Different languages have different needs, and Wikitongues sees itself as a doorway to a range of revitalization strategies. A language that still has thousands of speakers needs to document grammar and capture vocabulary. At the other end of the spectrum, a language truly on the brink of extinction needs a plan for engaging young people and creating social media content.

Wikitongues Co-founder Daniel Bögre Udell ES’08

“We’re not aiming to replace formal linguistics,” Bögre Udell explains. “Our advisory board includes renowned linguists. But there are 6,000 to 8,000 languages estimated to exist around the globe. There simply aren’t enough linguists to work with every language. That’s our mission: to bridge the gaps. We’re about equalizing access to language reclamation. Everyone has the right to their own language, their own culture.”

Bögre Udell trances the roots of his interest back to Zaragoza and SYA, where he discovered he had an ear for languages, despite previous difficulties. “After SYA, I firmly believe that most people who think they are ‘bad’ at languages just haven’t had the opportunity to study one constructively,” he says. Through his history class with Álvaro Ávila de le Torre, Bögre Udell discovered Catalan and decided to study both languages at once. “It was very important to me to establish a life in Zaragoza,” he says. “I was close to my host family and made lots of Spanish friends, so I had plenty of people to practice with. For the first time in my life, I was also exposed to how people politicize language and how it relates to other kinds of bias. Many people discouraged me, and one even said, ‘Don’t learn this language. Catalans are terrible.’”

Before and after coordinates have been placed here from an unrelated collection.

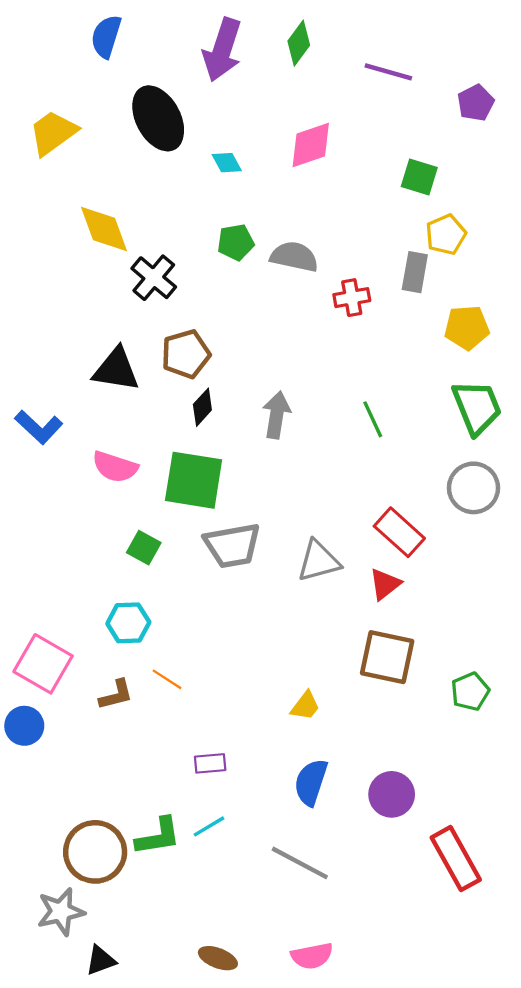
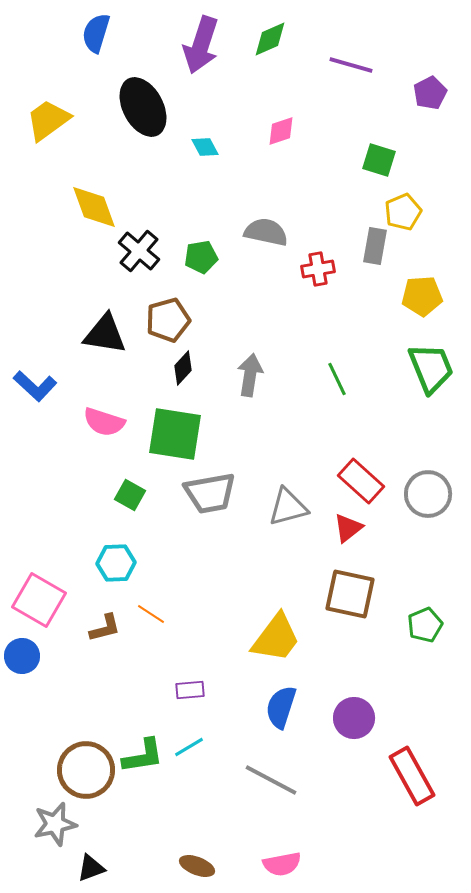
green diamond: (299, 43) -> (270, 39), turned 30
pink diamond: (311, 145) -> (281, 131), size x0.7
green pentagon: (236, 242) -> (201, 257), moved
gray circle: (473, 488) -> (428, 494), moved
yellow trapezoid: (305, 706) -> (276, 638), size x1.8

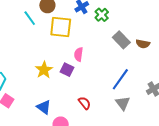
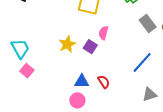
gray triangle: (123, 103) -> (150, 95), moved, turned 42
blue triangle: (44, 107) -> (82, 81), moved, turned -42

Bögre Udell returned to Hotchkiss eager to find a way back to Spain. He was awarded a grant for off-campus study during his senior spring and used the funds to live in Barcelona while volunteering for the Republican Left of Catalonia, a pro-independence party aligned with the European Free Alliance in Brussels, which advocates for cultural minorities and linguistic rights.The experience cemented his commitment to language diversity. Entering college at the New School, he pursued a combined BA, BFA and MA degree program in design, technology and history. He also discovered his roommate, Andrade, shared a similar passion for languages. For a time, the two considered designing an online platform—something akin to YouTube or Wikipedia—but concluded it would be too expensive to build and maintain. Instead, they decided to harness the power of shared media to forge connections and spark activism across cultures, countries and distances.

“Saving a language is the work of a community,” says Bögre Udell. “It requires a lifetime or more. Wikitongues can’t do that work, but we can ensure that all people have access to their cultural sovereignty. We can amplify these voices. As we do so, we’re defying the assumption that globalization can’t be inclusive.”